Ma lo stesso passato del ricordo non si presenta a sua volta come una narrazione lineare. Più che di una progressione rettilinea, si tratta infatti di un continuo andirivieni della memoria che ripercorre gli eventi di una vita non, o non sempre, secondo la loro successione cronologica. Così, per esempio, la morte di Giberto è raccontata prima del viaggio con lui a Firenze, dove Cinìn prende diretta visione delle opere di alcuni grandi pittori, quali Masaccio, Masolino, Paulo Uccello, Andrea del Castagno, ispirate alla nuova tecnica della prospettiva.
Ne risulta così una netta dissociazione tra la fabula del romanzo (in sostanza, la biografia del "maestro dei santi pallidi") e quello che i narratologi chiamano lÆintreccio, ossia la successione degli eventi nell'ordine che conferisce loro il narratore. Tocca al lettore di ricomporre la fabula nella sua linearità, ricavandola dagli andirivieni della memoria del morituro.
Ho parlato di un congegno narrativo di sicura resa. A questa resa, occorre dirlo, contribuisce molto la dilazione sistematica del motivo per cui il protagonista ha deciso di impiccarsi. Esso viene enunciato apertamente solo nelle ultime pagine, quando ormai l'azione è giunta alla sua catastrofe. Questo fa sì che la lettura dell'intero romanzo coincida con la ricerca ansiosa di una spiegazione.
La catastrofe, comunque, sarà tragica solo in parte: ed è l'ultima sorpresa del racconto, fornita proprio all'ultima pagina. Cinìn si butta nel vuoto ma non muore, finisce solo stordito e ammaccato, perché la corda era fradicia. Ad accogliere il suo nuovo ritorno alla vita (altri due ritorni, dopo altrettanto paurosi incidenti, si erano verificati nel corso del racconto, e proprio sotto la medesima quercia: un oggetto che finisce dunque per racchiudere lo stesso destino del protagonista) c'è il faccione sorridente del suo antico compagno Tugnìn, il figlio del Massaro, l'unico interlocutore benevolo della sua grama infanzia di guardiano di maiali. Così, in certo senso, il circolo biografico del "maestro dei santi pallidi" si chiude con un ritorno alla dimensione elementare, creaturale della sua esistenza preartistica. Come se tutta la sua esperienza successiva fosse stata un sogno agitato.

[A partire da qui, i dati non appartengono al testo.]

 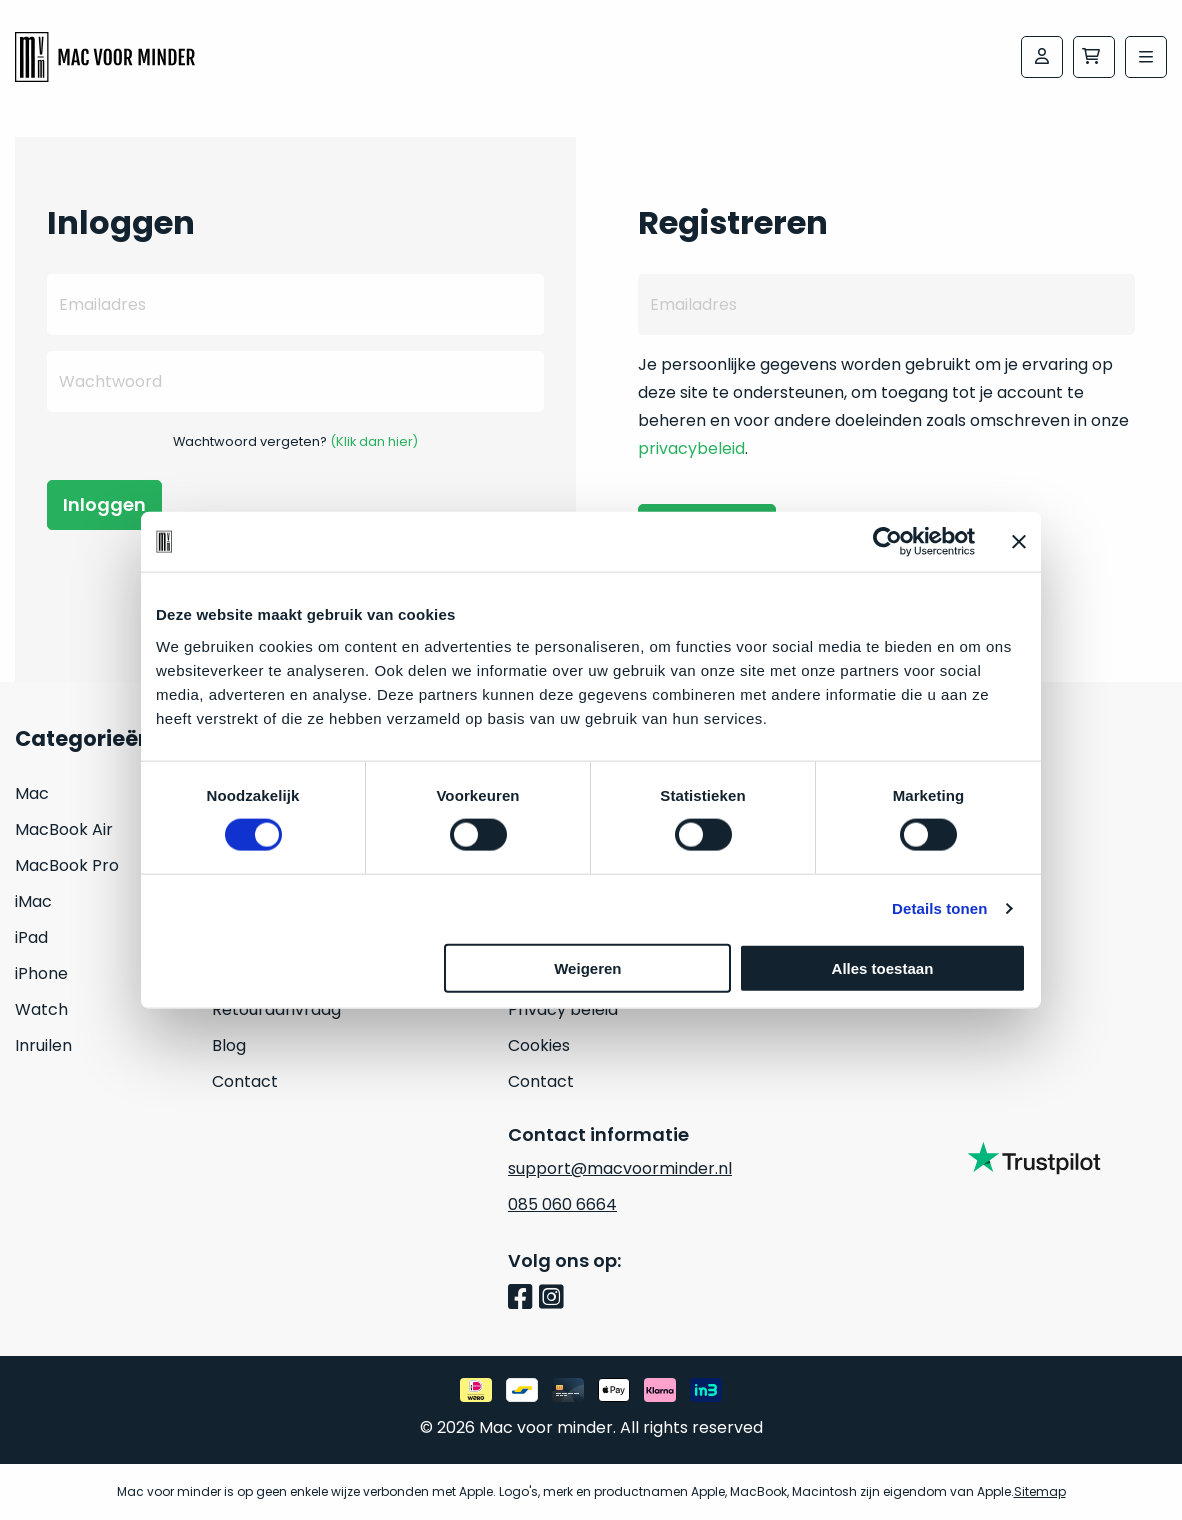 What do you see at coordinates (691, 448) in the screenshot?
I see `privacybeleid` at bounding box center [691, 448].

Ma l'attrattiva di questo libro non è dovuta solo alla sua sapienza costruttiva: essa è affidata anche alla sua esecuzione verbale. La presenza di un personaggio centrale di notevole spessore vitale fa sì che l'autore ne condivida, almeno in parte, la vitalità locutoria. Nulla di naturalisticamente mimetico, beninteso; le battute, quando ci sono, sono ridotte al minimo, specialmente quelle in dialetto (il dialetto modenese, o giù di lì, tanto caro al modenese Santagata: altro tratto comune con Papà non era comunista). Ma in compenso è assai largo l'uso del discorso indiretto libero, attraverso il quale l'autore ci restituisce non solo le vicende del protagonista ma anche, per così dire, la sua corporeità verbale. Questo fa sì che gran parte della narrazione si configuri piuttosto come un monologo che come un resoconto impersonale, e che il linguaggio stesso da puramente referenziale diventi espressivo, icastico, materico.
Questo registro monologico, occorre tuttavia precisare, non si applica solo ai fatti di Cinìn. In realtà Santagata costeggia linguisticamente i vari personaggi, specialmente i più vitali (ad esempio il Massaro, Giberto), pur conservando una sua autonomia di affabulatore. Ma questa affabulazione, appunto, non è neutra, non è anodina. Di qui la vitalità linguistica di questo libro, ch'è appunto l'altra ragione del suo fascino.